===== Supplied entries =====

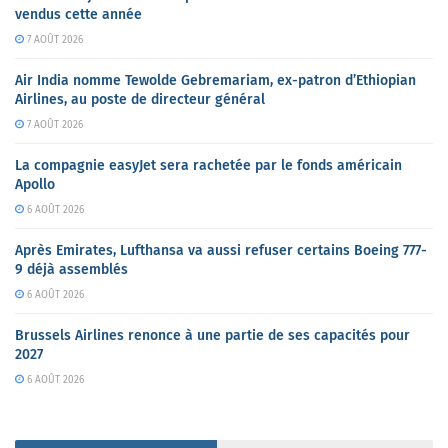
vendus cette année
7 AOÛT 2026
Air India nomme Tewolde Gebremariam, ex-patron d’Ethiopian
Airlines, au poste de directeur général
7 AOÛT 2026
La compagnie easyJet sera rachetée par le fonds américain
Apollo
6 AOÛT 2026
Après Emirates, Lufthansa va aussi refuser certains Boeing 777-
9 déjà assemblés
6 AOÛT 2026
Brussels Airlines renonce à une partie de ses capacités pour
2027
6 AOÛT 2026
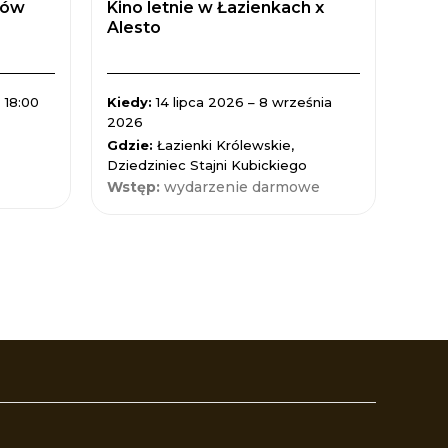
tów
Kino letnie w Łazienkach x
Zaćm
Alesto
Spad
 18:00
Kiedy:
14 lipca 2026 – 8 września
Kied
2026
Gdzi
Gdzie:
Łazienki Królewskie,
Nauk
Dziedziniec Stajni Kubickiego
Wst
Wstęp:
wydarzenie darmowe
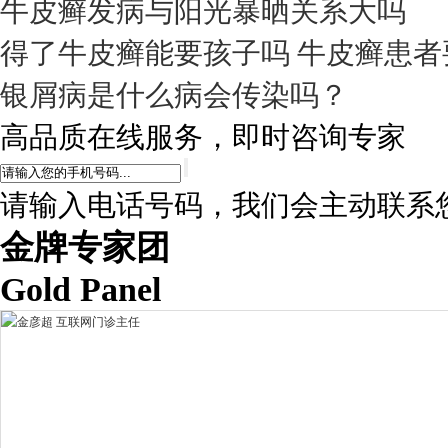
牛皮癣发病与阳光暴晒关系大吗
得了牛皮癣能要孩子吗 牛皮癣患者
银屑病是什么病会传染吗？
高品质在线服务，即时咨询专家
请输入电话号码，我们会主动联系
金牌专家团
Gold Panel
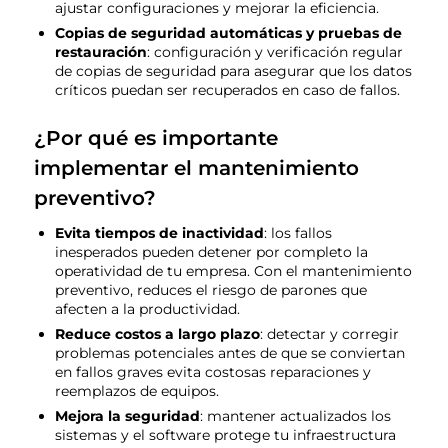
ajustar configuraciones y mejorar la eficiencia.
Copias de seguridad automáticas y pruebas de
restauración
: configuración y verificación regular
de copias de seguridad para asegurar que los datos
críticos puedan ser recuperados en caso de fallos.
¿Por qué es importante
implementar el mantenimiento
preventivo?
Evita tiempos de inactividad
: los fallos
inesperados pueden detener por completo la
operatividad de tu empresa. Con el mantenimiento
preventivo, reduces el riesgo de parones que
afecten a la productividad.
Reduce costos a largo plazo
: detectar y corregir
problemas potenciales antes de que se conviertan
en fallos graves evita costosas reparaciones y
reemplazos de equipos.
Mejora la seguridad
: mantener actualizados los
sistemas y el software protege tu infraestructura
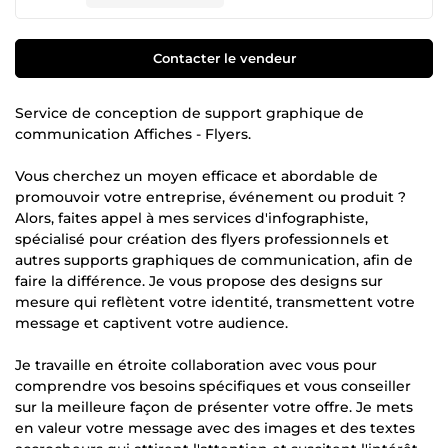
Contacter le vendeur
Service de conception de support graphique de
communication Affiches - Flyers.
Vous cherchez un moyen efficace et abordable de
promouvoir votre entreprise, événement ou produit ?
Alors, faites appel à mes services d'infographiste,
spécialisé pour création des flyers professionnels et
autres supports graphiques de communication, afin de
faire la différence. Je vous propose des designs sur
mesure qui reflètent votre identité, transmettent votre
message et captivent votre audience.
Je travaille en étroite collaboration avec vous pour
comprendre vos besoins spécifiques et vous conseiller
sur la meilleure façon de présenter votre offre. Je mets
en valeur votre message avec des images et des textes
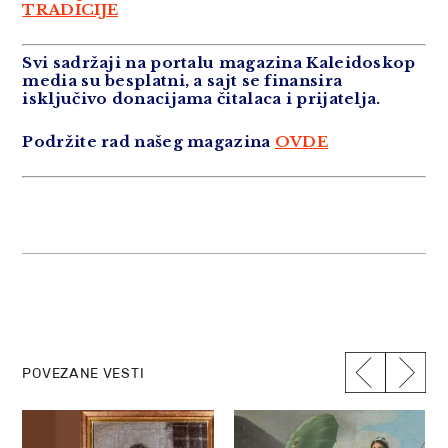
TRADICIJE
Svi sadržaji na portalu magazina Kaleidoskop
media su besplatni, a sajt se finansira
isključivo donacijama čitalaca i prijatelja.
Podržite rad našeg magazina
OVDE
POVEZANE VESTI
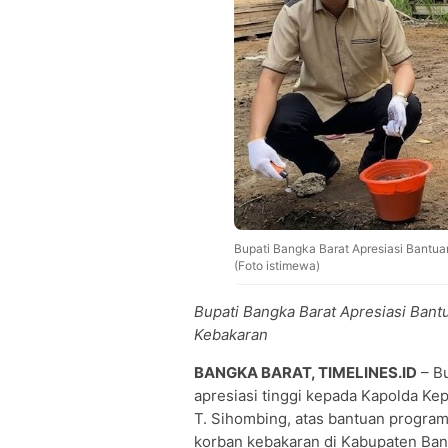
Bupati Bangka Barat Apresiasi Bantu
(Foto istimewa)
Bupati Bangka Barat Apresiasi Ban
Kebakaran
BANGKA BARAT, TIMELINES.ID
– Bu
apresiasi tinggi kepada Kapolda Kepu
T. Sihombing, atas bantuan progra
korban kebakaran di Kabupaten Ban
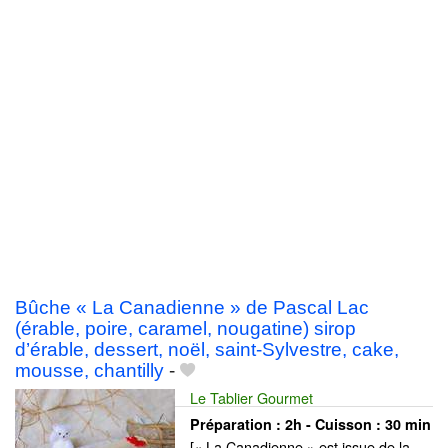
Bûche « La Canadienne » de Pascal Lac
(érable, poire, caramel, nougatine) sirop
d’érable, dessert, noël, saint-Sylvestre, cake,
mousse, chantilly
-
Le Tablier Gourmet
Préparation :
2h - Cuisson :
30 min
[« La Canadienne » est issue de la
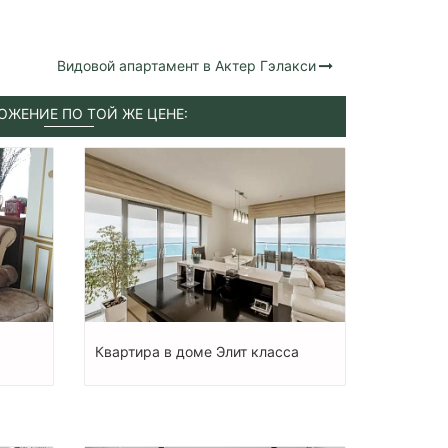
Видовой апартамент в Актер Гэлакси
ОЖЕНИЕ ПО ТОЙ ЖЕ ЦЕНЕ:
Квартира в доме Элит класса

=====

**What needs to be done:**
Give back every line of the listing where the word "magazina" shows up.

**Task response:**
Svi sadržaji na portalu magazina Kaleidoskop
Podržite rad našeg magazina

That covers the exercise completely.